Article on CIA’s involvement in Pakistan, in what reads like a Bourne movie. Raymond Davis was an independent contractor that likely worked alongside the CIA’s Special Activities Division, the agency’s paramilitary wing. His mandate was to surveil and report on the terrorist group Lashkar-e-Taiba (who were behind the 2008 Mumbai attacks, and are one of South Asia’s most active Islamist groups).
When a CIA operation in Pakistan went bad, leaving three men dead, the episode offered a rare glimpse inside a shadowy world of espionage. It also jeopardized America’s most critical outpost in the war against terrorism.
[Raymond] Davis operated in the darkest shadows of the war against terrorism. He worked for the CIA as an independent contractor, gathering information on the jihadist group behind some of the most cruel and spectacular attacks in recent years. The intelligence operation collapsed violently in January when two Pakistani men accosted Davis on a crowded street and he shot them both dead with a skill rarely seen outside spy novels. A botched attempt to rescue him in the -aftermath left a third man dead and Davis under arrest.

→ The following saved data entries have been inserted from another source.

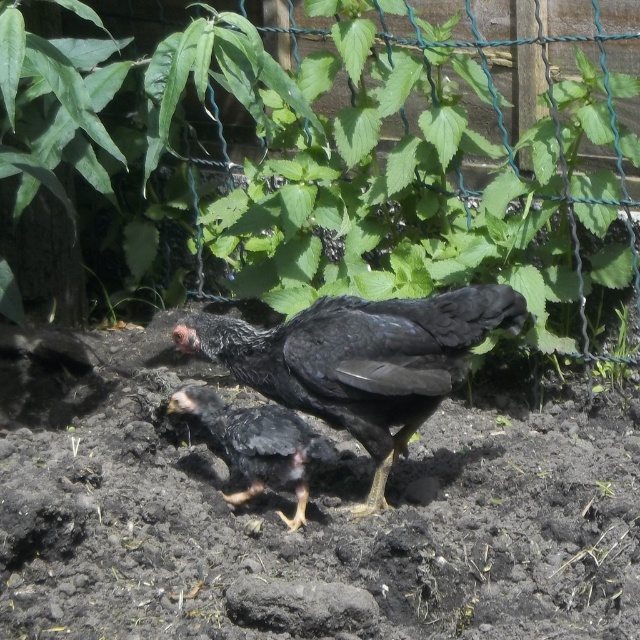 You are standing in a garden and see the shiny black chicken at center. There is a point at coordinates (360,360). Is this point located on the shiny black chicken at center?

Yes, the point at coordinates (360,360) is located on the shiny black chicken at center according to the description.

You are a gardener who wants to plant a new flower that requires at least 3 feet of space between it and any nearby plants. You have a spot between the green leafy plant at center and the shiny black chicken at center. Is there enough space for the flower?

The green leafy plant at center is much taller than the shiny black chicken at center, but the description does not provide information about the horizontal distance between them. Therefore, it is unclear if there is enough space for the flower.

What is located at the point with coordinates (330, 156) in the image?

The point at coordinates (330, 156) indicates a green leafy plant at center. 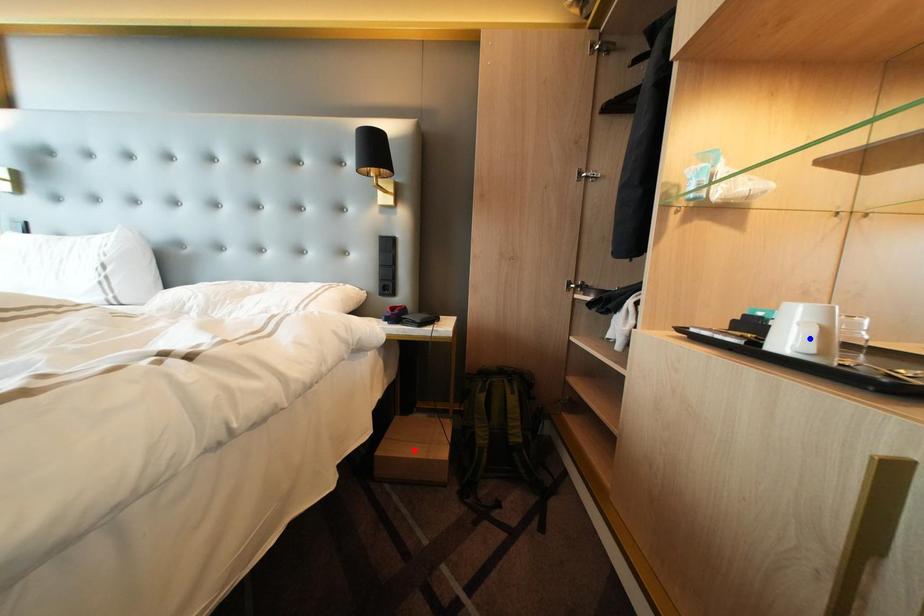 Question: Two points are marked on the image. Which point is closer to the camera?

Choices:
 (A) Blue point is closer.
 (B) Red point is closer.

Answer: (A) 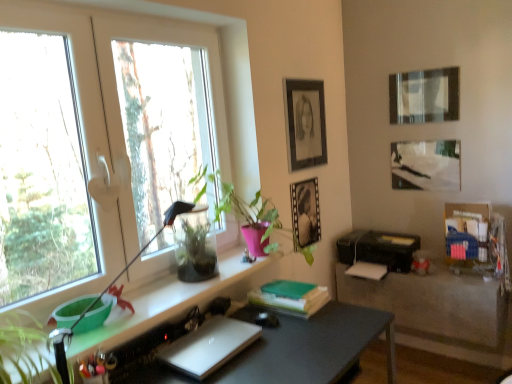 The height and width of the screenshot is (384, 512). Find the location of `translucent glass shelf at left`. translucent glass shelf at left is located at coordinates (163, 304).

Where is `matte black picture frame at upper right, which is the second picture frame in right-to-left order`? The width and height of the screenshot is (512, 384). matte black picture frame at upper right, which is the second picture frame in right-to-left order is located at coordinates (424, 96).

What is the approximate width of matte black picture frame at upper center, placed as the fourth picture frame when sorted from right to left?

matte black picture frame at upper center, placed as the fourth picture frame when sorted from right to left, is 1.77 centimeters in width.

Identify the location of matte black picture frame at upper center, which ranks as the first picture frame in left-to-right order. (305, 123).

Describe the element at coordinates (312, 348) in the screenshot. I see `matte gray desk at center` at that location.

I want to click on matte gray desk at center, so click(x=312, y=348).

Where is `metallic silver picture frame at center, the second picture frame from the left`? metallic silver picture frame at center, the second picture frame from the left is located at coordinates (305, 213).

Where is `translucent glass shelf at left`? This screenshot has width=512, height=384. translucent glass shelf at left is located at coordinates (163, 304).

Is matte black picture frame at upper center, which ranks as the first picture frame in left-to-right order, facing away from matte black picture frame at upper right, which is the second picture frame in right-to-left order?

No, matte black picture frame at upper center, which ranks as the first picture frame in left-to-right order, is not facing the opposite direction of matte black picture frame at upper right, which is the second picture frame in right-to-left order.

Where is `the 1st picture frame below the matte black picture frame at upper right, which is the second picture frame in right-to-left order (from the image's perspective)`? The image size is (512, 384). the 1st picture frame below the matte black picture frame at upper right, which is the second picture frame in right-to-left order (from the image's perspective) is located at coordinates (305, 123).

Choose the correct answer: Is matte black picture frame at upper center, placed as the fourth picture frame when sorted from right to left, inside matte black picture frame at upper right, arranged as the 3th picture frame when viewed from the left, or outside it?

matte black picture frame at upper center, placed as the fourth picture frame when sorted from right to left, is not enclosed by matte black picture frame at upper right, arranged as the 3th picture frame when viewed from the left.

From the picture: Does green matte book at center have a larger size compared to matte black picture frame at upper right, arranged as the 3th picture frame when viewed from the left?

Yes, green matte book at center is bigger than matte black picture frame at upper right, arranged as the 3th picture frame when viewed from the left.

Is green matte book at center looking in the opposite direction of matte black picture frame at upper right, arranged as the 3th picture frame when viewed from the left?

green matte book at center is not turned away from matte black picture frame at upper right, arranged as the 3th picture frame when viewed from the left.

Can you confirm if green matte book at center is positioned to the left of matte black picture frame at upper right, arranged as the 3th picture frame when viewed from the left?

Yes.

Is matte black picture frame at upper right, arranged as the 3th picture frame when viewed from the left, not inside sleek silver laptop at center?

matte black picture frame at upper right, arranged as the 3th picture frame when viewed from the left, lies outside sleek silver laptop at center's area.

Which is more to the left, matte black picture frame at upper right, which is the second picture frame in right-to-left order, or sleek silver laptop at center?

From the viewer's perspective, sleek silver laptop at center appears more on the left side.

From the image's perspective, between matte black picture frame at upper right, arranged as the 3th picture frame when viewed from the left, and sleek silver laptop at center, who is located below?

sleek silver laptop at center appears lower in the image.

Where is `picture frame that is the 3rd object to the right of the sleek silver laptop at center, starting at the anchor`? This screenshot has width=512, height=384. picture frame that is the 3rd object to the right of the sleek silver laptop at center, starting at the anchor is located at coordinates (424, 96).

From a real-world perspective, which is physically below, matte black picture frame at upper right, arranged as the 3th picture frame when viewed from the left, or black plastic printer at lower right?

black plastic printer at lower right, from a real-world perspective.

Is matte black picture frame at upper right, which is the second picture frame in right-to-left order, at the left side of black plastic printer at lower right?

No.

Is black plastic printer at lower right at the back of matte black picture frame at upper right, arranged as the 3th picture frame when viewed from the left?

matte black picture frame at upper right, arranged as the 3th picture frame when viewed from the left, is not turned away from black plastic printer at lower right.

Does matte black picture frame at upper right, arranged as the 3th picture frame when viewed from the left, have a greater height compared to black plastic printer at lower right?

Indeed, matte black picture frame at upper right, arranged as the 3th picture frame when viewed from the left, has a greater height compared to black plastic printer at lower right.

Considering the sizes of green matte book at center and metallic silver picture frame at center, the second picture frame from the left, in the image, is green matte book at center bigger or smaller than metallic silver picture frame at center, the second picture frame from the left,?

Considering their sizes, green matte book at center takes up more space than metallic silver picture frame at center, the second picture frame from the left.

Where is `book lying on the left of metallic silver picture frame at center, the second picture frame from the left`? Image resolution: width=512 pixels, height=384 pixels. book lying on the left of metallic silver picture frame at center, the second picture frame from the left is located at coordinates (290, 297).

Looking at this image, considering the sizes of objects green matte book at center and metallic silver picture frame at center, the 3th picture frame positioned from the right, in the image provided, who is taller, green matte book at center or metallic silver picture frame at center, the 3th picture frame positioned from the right,?

metallic silver picture frame at center, the 3th picture frame positioned from the right, is taller.

Does point (321, 286) lie behind point (309, 202)?

That is False.

Considering their positions, is metallic reflective picture frame at upper right, which appears as the 4th picture frame when viewed from the left, located in front of or behind transparent glass vase at window?

Clearly, metallic reflective picture frame at upper right, which appears as the 4th picture frame when viewed from the left, is behind transparent glass vase at window.

Between metallic reflective picture frame at upper right, which appears as the 4th picture frame when viewed from the left, and transparent glass vase at window, which one has larger size?

With larger size is transparent glass vase at window.

Does metallic reflective picture frame at upper right, which appears as the 4th picture frame when viewed from the left, have a larger size compared to green glossy plant at center?

Actually, metallic reflective picture frame at upper right, which appears as the 4th picture frame when viewed from the left, might be smaller than green glossy plant at center.

From the picture: Is metallic reflective picture frame at upper right, the 1th picture frame positioned from the right, beside green glossy plant at center?

No, metallic reflective picture frame at upper right, the 1th picture frame positioned from the right, is not with green glossy plant at center.

Which object is positioned more to the left, metallic reflective picture frame at upper right, which appears as the 4th picture frame when viewed from the left, or green glossy plant at center?

green glossy plant at center is more to the left.

There is a matte black picture frame at upper center, which ranks as the first picture frame in left-to-right order. Where is `picture frame above it (from a real-world perspective)`? This screenshot has width=512, height=384. picture frame above it (from a real-world perspective) is located at coordinates (424, 96).

The width and height of the screenshot is (512, 384). I want to click on picture frame that is the 4th object located above the green matte book at center (from the image's perspective), so click(x=424, y=96).

Looking at this image, estimate the real-world distances between objects in this image. Which object is closer to matte gray desk at center, translucent glass shelf at left or matte black picture frame at upper center, placed as the fourth picture frame when sorted from right to left?

Based on the image, translucent glass shelf at left appears to be nearer to matte gray desk at center.

Based on their spatial positions, is transparent glass vase at window or green glossy plant at center closer to matte black picture frame at upper center, which ranks as the first picture frame in left-to-right order?

Based on the image, green glossy plant at center appears to be nearer to matte black picture frame at upper center, which ranks as the first picture frame in left-to-right order.

From the image, which object appears to be nearer to transparent glass vase at window, matte black table at lower right or metallic silver picture frame at center, the second picture frame from the left?

The object closer to transparent glass vase at window is metallic silver picture frame at center, the second picture frame from the left.

When comparing their distances from transparent glass vase at window, does sleek silver laptop at center or translucent glass shelf at left seem further?

sleek silver laptop at center.

Which object lies nearer to the anchor point metallic reflective picture frame at upper right, which appears as the 4th picture frame when viewed from the left, matte black picture frame at upper center, which ranks as the first picture frame in left-to-right order, or black plastic printer at lower right?

The object closer to metallic reflective picture frame at upper right, which appears as the 4th picture frame when viewed from the left, is black plastic printer at lower right.

Considering their positions, is metallic silver picture frame at center, the 3th picture frame positioned from the right, positioned further to matte black picture frame at upper right, arranged as the 3th picture frame when viewed from the left, than green glossy plant at center?

The object further to matte black picture frame at upper right, arranged as the 3th picture frame when viewed from the left, is green glossy plant at center.

Looking at the image, which one is located closer to matte black picture frame at upper center, which ranks as the first picture frame in left-to-right order, translucent glass shelf at left or green matte book at center?

Based on the image, green matte book at center appears to be nearer to matte black picture frame at upper center, which ranks as the first picture frame in left-to-right order.

Based on their spatial positions, is transparent glass vase at window or green matte book at center closer to matte black picture frame at upper center, placed as the fourth picture frame when sorted from right to left?

green matte book at center is closer to matte black picture frame at upper center, placed as the fourth picture frame when sorted from right to left.

This screenshot has width=512, height=384. What are the coordinates of `book located between transparent glass window at upper left and matte black picture frame at upper center, which ranks as the first picture frame in left-to-right order, in the depth direction` in the screenshot? It's located at (290, 297).

Where is `shelf positioned between transparent glass window at upper left and matte black picture frame at upper center, which ranks as the first picture frame in left-to-right order, from near to far`? The image size is (512, 384). shelf positioned between transparent glass window at upper left and matte black picture frame at upper center, which ranks as the first picture frame in left-to-right order, from near to far is located at coordinates (163, 304).

Locate an element on the screen. This screenshot has width=512, height=384. table located between transparent glass window at upper left and matte black picture frame at upper right, which is the second picture frame in right-to-left order, in the left-right direction is located at coordinates (438, 312).

Where is `houseplant between transparent glass window at upper left and transparent glass vase at window from front to back`? The width and height of the screenshot is (512, 384). houseplant between transparent glass window at upper left and transparent glass vase at window from front to back is located at coordinates (239, 203). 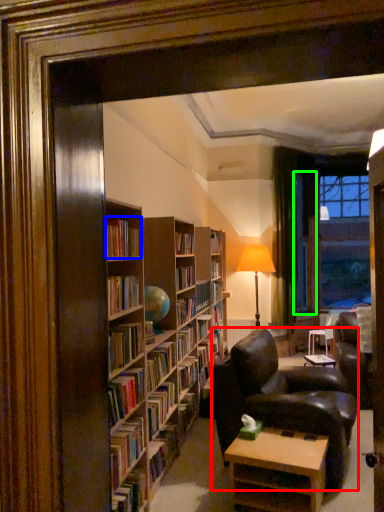 Question: Estimate the real-world distances between objects in this image. Which object is farther from chair (highlighted by a red box), book (highlighted by a blue box) or glass door (highlighted by a green box)?

Choices:
 (A) book
 (B) glass door

Answer: (B)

The episode inflamed the Pakistani people and set up a tricky showdown between two governments. It also pierced the cloak covering a clandestine world, exposing a realm of surveillance and countersurveillance, suspicion and political exploitation. For the United States, the consequences were profound: Pakistan is the CIA’s most important arena, a hiding spot for Al Qaeda and home of a dangerous, rising terrorist militia called Lashkar-e-Taiba. But Davis’s eventual release cost America much more than the money that was paid to compensate victims’ families: Backroom deals have forced the withdrawal of CIA operatives from the heartland of terrorism.
Relations since then between the CIA and ISI have deteriorated. The same NYT article reports that the CIA is pushing to expand its drone program throughout the northwest.